We have a massive responsibility as Canadians to understand the history of the land we live on, so we've put together a list of resources to help you educate yourself about Indigenous people, their history, and culture.
Our top media picks
Listen and learn
Whether you're on a drive home or just want something to listen to while checking off your to-do list, audio resources are a great way to learn while multitasking.
CBC Radio's podcast Unreserved hosted by Rosanna Deerchild introduces listeners to Indigenous culture through storytelling. Rosanna interviews influential leaders, movers, and shakers across the country to help listeners gain an understanding of the rich and distinctive history of Indigenous people throughout North America.
If you're wondering what a soulful mashup of Indigenous music and modern sounds is like, A Tribe Called Red could be what you're been looking for. The DJ duo takes inspiration from traditional powwow music and adds an electronic twist to create a unique blend of sounds using the familiar First Nations powwow mixed with urban electronica.
Watch the stories unfold
If you're looking for storytelling resources with a bit more of a visual component, we found some films that share powerful stories.

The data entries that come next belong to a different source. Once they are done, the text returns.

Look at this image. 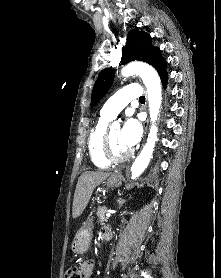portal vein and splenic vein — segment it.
I'll return each instance as SVG.
<instances>
[{"label": "portal vein and splenic vein", "instance_id": "obj_1", "mask_svg": "<svg viewBox=\"0 0 221 278\" xmlns=\"http://www.w3.org/2000/svg\"><path fill=\"white\" fill-rule=\"evenodd\" d=\"M112 213H115V211H112V210L108 211V212L106 213V216H107V217H111Z\"/></svg>", "mask_w": 221, "mask_h": 278}]
</instances>
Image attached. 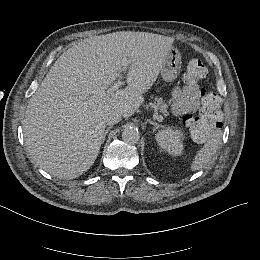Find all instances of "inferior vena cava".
Instances as JSON below:
<instances>
[{"mask_svg":"<svg viewBox=\"0 0 260 260\" xmlns=\"http://www.w3.org/2000/svg\"><path fill=\"white\" fill-rule=\"evenodd\" d=\"M122 115L118 111H111L107 114L105 123L109 126H113L114 124H117L121 120ZM102 128V124H98L96 127V132H100Z\"/></svg>","mask_w":260,"mask_h":260,"instance_id":"1","label":"inferior vena cava"}]
</instances>
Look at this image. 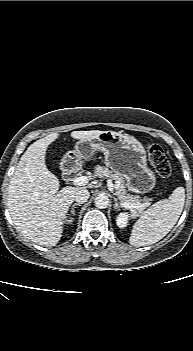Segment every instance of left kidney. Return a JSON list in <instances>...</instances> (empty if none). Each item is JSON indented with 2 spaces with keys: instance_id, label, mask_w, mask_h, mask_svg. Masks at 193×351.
<instances>
[{
  "instance_id": "left-kidney-1",
  "label": "left kidney",
  "mask_w": 193,
  "mask_h": 351,
  "mask_svg": "<svg viewBox=\"0 0 193 351\" xmlns=\"http://www.w3.org/2000/svg\"><path fill=\"white\" fill-rule=\"evenodd\" d=\"M129 214L125 212L119 213L116 218V224L119 228H125L128 225Z\"/></svg>"
}]
</instances>
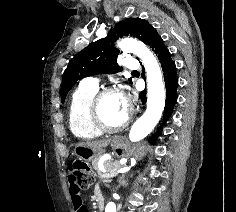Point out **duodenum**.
Instances as JSON below:
<instances>
[{
    "mask_svg": "<svg viewBox=\"0 0 236 212\" xmlns=\"http://www.w3.org/2000/svg\"><path fill=\"white\" fill-rule=\"evenodd\" d=\"M95 200L99 211H102L105 205V196L101 192H97L95 195Z\"/></svg>",
    "mask_w": 236,
    "mask_h": 212,
    "instance_id": "obj_1",
    "label": "duodenum"
}]
</instances>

Following the life of a Canadian First Nations boy in 1950s Ontario, Indian Horse tells the story of Saul Indian Horse who experiences the cruelty of residential schools, racism and alcoholism. Despite his hardships, Saul finds salvation in his love for hockey and connection to his culture. The trailer even features A Tribe Called Red, the musical group we mentioned earlier.
The Road Forward
If you're a musical buff, this musical documentary, The Road Forward, will be right up your alley. The Road Forward by Canadian Metis, Marie Clements, tells the story of Indigenous nationalism in the 1930s and its connection to a pivotal moment in Canada's civil rights history.

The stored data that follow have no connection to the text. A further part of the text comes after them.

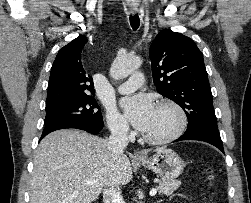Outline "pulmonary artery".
<instances>
[{
	"label": "pulmonary artery",
	"instance_id": "pulmonary-artery-1",
	"mask_svg": "<svg viewBox=\"0 0 251 203\" xmlns=\"http://www.w3.org/2000/svg\"><path fill=\"white\" fill-rule=\"evenodd\" d=\"M144 82V76L141 72L133 73L127 81L117 87L120 93H129L139 88Z\"/></svg>",
	"mask_w": 251,
	"mask_h": 203
}]
</instances>
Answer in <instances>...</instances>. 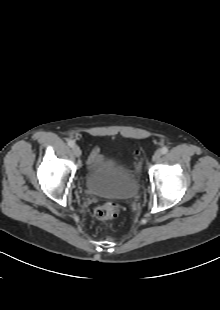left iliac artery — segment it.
<instances>
[{
    "label": "left iliac artery",
    "instance_id": "left-iliac-artery-1",
    "mask_svg": "<svg viewBox=\"0 0 220 310\" xmlns=\"http://www.w3.org/2000/svg\"><path fill=\"white\" fill-rule=\"evenodd\" d=\"M168 152V148L166 146L162 147L161 153L166 154Z\"/></svg>",
    "mask_w": 220,
    "mask_h": 310
}]
</instances>
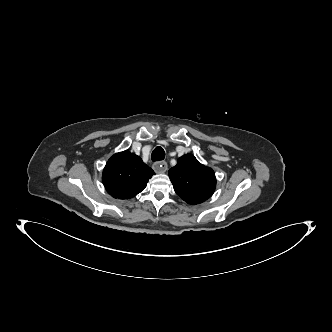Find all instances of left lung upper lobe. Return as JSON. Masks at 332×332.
<instances>
[{"label":"left lung upper lobe","mask_w":332,"mask_h":332,"mask_svg":"<svg viewBox=\"0 0 332 332\" xmlns=\"http://www.w3.org/2000/svg\"><path fill=\"white\" fill-rule=\"evenodd\" d=\"M168 175L175 192L188 204H199L210 198L216 187L214 171L199 163L192 154L183 155Z\"/></svg>","instance_id":"5c2ea615"}]
</instances>
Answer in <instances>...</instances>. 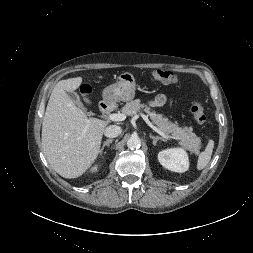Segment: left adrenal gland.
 <instances>
[{"label": "left adrenal gland", "instance_id": "left-adrenal-gland-1", "mask_svg": "<svg viewBox=\"0 0 253 253\" xmlns=\"http://www.w3.org/2000/svg\"><path fill=\"white\" fill-rule=\"evenodd\" d=\"M149 137L153 140V145L155 146L156 143L160 140V141H163V142H166L167 140L162 138V137H159V136H153V135H149Z\"/></svg>", "mask_w": 253, "mask_h": 253}]
</instances>
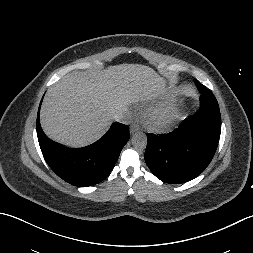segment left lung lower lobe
<instances>
[{"label": "left lung lower lobe", "mask_w": 253, "mask_h": 253, "mask_svg": "<svg viewBox=\"0 0 253 253\" xmlns=\"http://www.w3.org/2000/svg\"><path fill=\"white\" fill-rule=\"evenodd\" d=\"M197 112L168 134H148L145 162L166 183H184L199 176L211 162L221 132V115L215 96L199 81Z\"/></svg>", "instance_id": "0a47b994"}]
</instances>
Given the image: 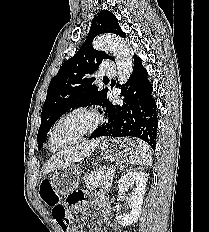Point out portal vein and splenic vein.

Learning through media is great and all, but sometimes you just want to settle down the old fashioned way and pick up a book. Here are a couple revered books that'll definitely capture your interest and help you get started with a better understanding of Indigenous history.
The Orange Shirt Story
The founder of Orange Shirt Day, Phyllis Webstad, shares her story about her experience in a residential school. On top of the trauma she experienced at the school, they didn't let her wear her favourite orange shirt that her grandmother bought for her. Ever since, she's associated the colour orange with the trauma of living in a residential school. She took this dark history and turned it into a children's book, transforming it into a story of hope and education.
The Marrow Thieves
If you're more interested in a dystopic fiction read, Cherie Dimaline's The Marrow Thieves tells a compelling story of the loss of humanity and a nationwide hunt for the bone marrow of Indigenous people of North America. Their bone marrow holds the secret to recovering the ability to dream, something the rest of the population has lost after the world is destroyed by global warming.